No pictures should appear in the copy; otherwise retype the entries exactly.

[Document layout detection data]
::::

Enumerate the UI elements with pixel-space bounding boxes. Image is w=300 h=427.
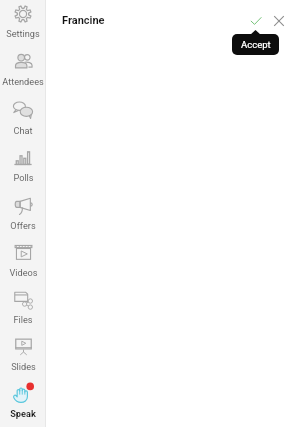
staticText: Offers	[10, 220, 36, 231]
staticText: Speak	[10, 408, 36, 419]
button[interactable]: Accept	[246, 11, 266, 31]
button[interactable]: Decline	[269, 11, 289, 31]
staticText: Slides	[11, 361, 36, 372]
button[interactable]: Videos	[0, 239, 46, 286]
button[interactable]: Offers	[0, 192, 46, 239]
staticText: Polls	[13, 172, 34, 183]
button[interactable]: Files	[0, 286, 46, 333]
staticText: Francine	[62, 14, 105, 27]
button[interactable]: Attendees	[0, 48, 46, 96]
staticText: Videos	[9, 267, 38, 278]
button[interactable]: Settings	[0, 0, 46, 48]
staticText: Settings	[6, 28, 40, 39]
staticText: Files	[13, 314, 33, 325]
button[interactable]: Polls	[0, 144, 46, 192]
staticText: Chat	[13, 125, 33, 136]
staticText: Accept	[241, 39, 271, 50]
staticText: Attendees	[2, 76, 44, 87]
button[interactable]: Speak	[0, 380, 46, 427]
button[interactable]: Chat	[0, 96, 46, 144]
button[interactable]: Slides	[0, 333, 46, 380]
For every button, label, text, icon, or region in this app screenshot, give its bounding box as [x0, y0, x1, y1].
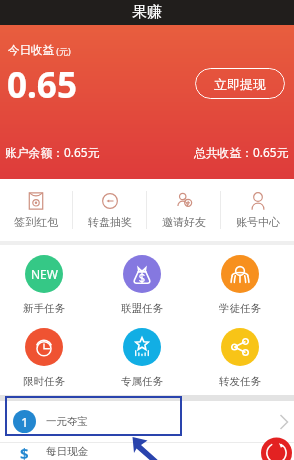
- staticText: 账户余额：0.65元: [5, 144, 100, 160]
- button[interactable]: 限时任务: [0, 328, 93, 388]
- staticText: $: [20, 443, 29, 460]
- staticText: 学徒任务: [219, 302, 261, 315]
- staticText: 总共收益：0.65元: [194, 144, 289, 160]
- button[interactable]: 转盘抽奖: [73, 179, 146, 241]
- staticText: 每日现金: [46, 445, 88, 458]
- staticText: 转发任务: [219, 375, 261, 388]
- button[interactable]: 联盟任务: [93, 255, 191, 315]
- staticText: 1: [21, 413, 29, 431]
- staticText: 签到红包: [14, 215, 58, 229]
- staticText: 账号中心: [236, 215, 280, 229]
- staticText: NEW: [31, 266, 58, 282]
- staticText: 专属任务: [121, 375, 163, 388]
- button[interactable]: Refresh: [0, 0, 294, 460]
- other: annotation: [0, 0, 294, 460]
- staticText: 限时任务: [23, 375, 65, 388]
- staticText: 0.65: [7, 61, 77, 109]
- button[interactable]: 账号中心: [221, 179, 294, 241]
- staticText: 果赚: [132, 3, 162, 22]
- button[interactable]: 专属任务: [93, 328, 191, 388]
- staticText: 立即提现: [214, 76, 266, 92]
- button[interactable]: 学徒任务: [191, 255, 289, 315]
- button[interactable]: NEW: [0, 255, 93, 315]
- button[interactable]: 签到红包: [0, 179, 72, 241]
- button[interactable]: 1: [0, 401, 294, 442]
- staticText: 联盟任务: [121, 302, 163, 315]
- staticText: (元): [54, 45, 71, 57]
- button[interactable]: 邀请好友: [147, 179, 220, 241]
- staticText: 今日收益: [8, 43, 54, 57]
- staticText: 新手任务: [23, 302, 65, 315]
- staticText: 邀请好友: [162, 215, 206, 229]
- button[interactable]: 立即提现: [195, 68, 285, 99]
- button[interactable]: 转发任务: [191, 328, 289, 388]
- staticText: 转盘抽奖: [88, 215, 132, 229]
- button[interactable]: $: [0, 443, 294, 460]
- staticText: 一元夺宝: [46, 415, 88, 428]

::::

RESPONSE TO THE EXERCISE ::
Enumerate the UI elements with pixel-space bounding boxes. Image is w=300 h=427.
staticText: Offers	[10, 220, 36, 231]
staticText: Speak	[10, 408, 36, 419]
button[interactable]: Accept	[246, 11, 266, 31]
button[interactable]: Decline	[269, 11, 289, 31]
staticText: Slides	[11, 361, 36, 372]
button[interactable]: Videos	[0, 239, 46, 286]
button[interactable]: Offers	[0, 192, 46, 239]
staticText: Polls	[13, 172, 34, 183]
button[interactable]: Files	[0, 286, 46, 333]
staticText: Francine	[62, 14, 105, 27]
button[interactable]: Attendees	[0, 48, 46, 96]
staticText: Videos	[9, 267, 38, 278]
button[interactable]: Settings	[0, 0, 46, 48]
staticText: Settings	[6, 28, 40, 39]
staticText: Files	[13, 314, 33, 325]
button[interactable]: Polls	[0, 144, 46, 192]
staticText: Chat	[13, 125, 33, 136]
staticText: Accept	[241, 39, 271, 50]
staticText: Attendees	[2, 76, 44, 87]
button[interactable]: Speak	[0, 380, 46, 427]
button[interactable]: Chat	[0, 96, 46, 144]
button[interactable]: Slides	[0, 333, 46, 380]
For every button, label, text, icon, or region in this app screenshot, give its bounding box as [x0, y0, x1, y1].
- staticText: 账户余额：0.65元: [5, 144, 100, 160]
- button[interactable]: 限时任务: [0, 328, 93, 388]
- staticText: $: [20, 443, 29, 460]
- staticText: 学徒任务: [219, 302, 261, 315]
- staticText: 总共收益：0.65元: [194, 144, 289, 160]
- button[interactable]: 转盘抽奖: [73, 179, 146, 241]
- staticText: 每日现金: [46, 445, 88, 458]
- staticText: 转发任务: [219, 375, 261, 388]
- button[interactable]: 联盟任务: [93, 255, 191, 315]
- staticText: 1: [21, 413, 29, 431]
- staticText: 签到红包: [14, 215, 58, 229]
- staticText: 账号中心: [236, 215, 280, 229]
- staticText: NEW: [31, 266, 58, 282]
- staticText: 专属任务: [121, 375, 163, 388]
- button[interactable]: Refresh: [0, 0, 294, 460]
- other: annotation: [0, 0, 294, 460]
- staticText: 限时任务: [23, 375, 65, 388]
- staticText: 0.65: [7, 61, 77, 109]
- button[interactable]: 账号中心: [221, 179, 294, 241]
- staticText: 果赚: [132, 3, 162, 22]
- button[interactable]: 专属任务: [93, 328, 191, 388]
- staticText: 立即提现: [214, 76, 266, 92]
- button[interactable]: 学徒任务: [191, 255, 289, 315]
- button[interactable]: NEW: [0, 255, 93, 315]
- button[interactable]: 签到红包: [0, 179, 72, 241]
- button[interactable]: 1: [0, 401, 294, 442]
- staticText: 联盟任务: [121, 302, 163, 315]
- staticText: (元): [54, 45, 71, 57]
- button[interactable]: 邀请好友: [147, 179, 220, 241]
- staticText: 今日收益: [8, 43, 54, 57]
- staticText: 新手任务: [23, 302, 65, 315]
- staticText: 邀请好友: [162, 215, 206, 229]
- button[interactable]: 立即提现: [195, 68, 285, 99]
- button[interactable]: 转发任务: [191, 328, 289, 388]
- staticText: 转盘抽奖: [88, 215, 132, 229]
- button[interactable]: $: [0, 443, 294, 460]
- staticText: 一元夺宝: [46, 415, 88, 428]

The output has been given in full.